# EXERCISE REQUIREMENTS
Skip the pictures and return every entry exactly as written.

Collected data

..............................

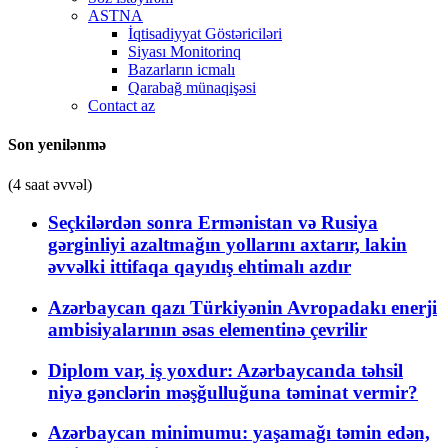
ASTNA
İqtisadiyyat Göstəriciləri
Siyası Monitorinq
Bazarların icmalı
Qarabağ münaqişəsi
Contact az
Son yenilənmə
(4 saat əvvəl)
Seçkilərdən sonra Ermənistan və Rusiya
gərginliyi azaltmağın yollarını axtarır, lakin
əvvəlki ittifaqa qayıdış ehtimalı azdır
Azərbaycan qazı Türkiyənin Avropadakı enerji
ambisiyalarının əsas elementinə çevrilir
Diplom var, iş yoxdur: Azərbaycanda təhsil
niyə gənclərin məşğulluğuna təminat vermir?
Azərbaycan minimumu: yaşamağı təmin edən,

..............................

# YOUR RESPONSE
ASTNA
İqtisadiyyat Göstəriciləri
Siyası Monitorinq
Bazarların icmalı
Qarabağ münaqişəsi
Contact az
Son yenilənmə
(4 saat əvvəl)
Seçkilərdən sonra Ermənistan və Rusiya
gərginliyi azaltmağın yollarını axtarır, lakin
əvvəlki ittifaqa qayıdış ehtimalı azdır
Azərbaycan qazı Türkiyənin Avropadakı enerji
ambisiyalarının əsas elementinə çevrilir
Diplom var, iş yoxdur: Azərbaycanda təhsil
niyə gənclərin məşğulluğuna təminat vermir?
Azərbaycan minimumu: yaşamağı təmin edən,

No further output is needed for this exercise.